Not every Hare Krsna male sports a shaved head. It's not an absolute requirement, but it's part of the tradition, and there are good reasons for it. So most Krsna conscious men prefer to shave their heads and keep the tuft in the back, called a sikha. I remember the first time my mother saw me with a shaved head. She wanted to know why.
"Because it is cleaner," I said. "Hair attracts and keeps a lot of dirt. We believe 'Cleanliness is next to godliness.' But the main reason is that shaving is an expression of surrender to the Lord."
"What does a shaved head have to do with surrender to God?" she asked archly.
"Hair is very important for people in bodily consciousness," I explained. "They associate it with youth and beauty.
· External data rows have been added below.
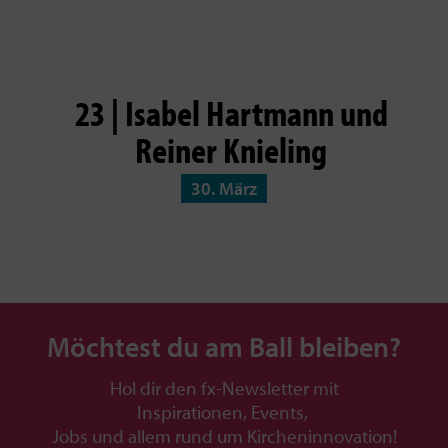
23 | Isabel Hartmann und
Reiner Knieling
30. März
Möchtest du am Ball bleiben?
Hol dir den fx-Newsletter mit
Inspirationen, Events,
Jobs und allem rund um Kircheninnovation!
But in Krsna consciousness we learn that the first principle of spiritual life is to transcend identification with the body and to identify oneself as a spiritual soul.
"Because most people consider hair an essential aspect of their beauty and intrinsic to their identity, they are very attached to it. So when a man takes up spiritual life, shaving his head is a significant step. It indicates that he is very serious about surrendering, and it pleases the spiritual master to see the disciple advance in renunciation."
My mom disagreed. She harrumphed a bit, then asserted that she didn't think my point about people being attached to their hair was well founded. All the same, she admitted she liked me better with mine.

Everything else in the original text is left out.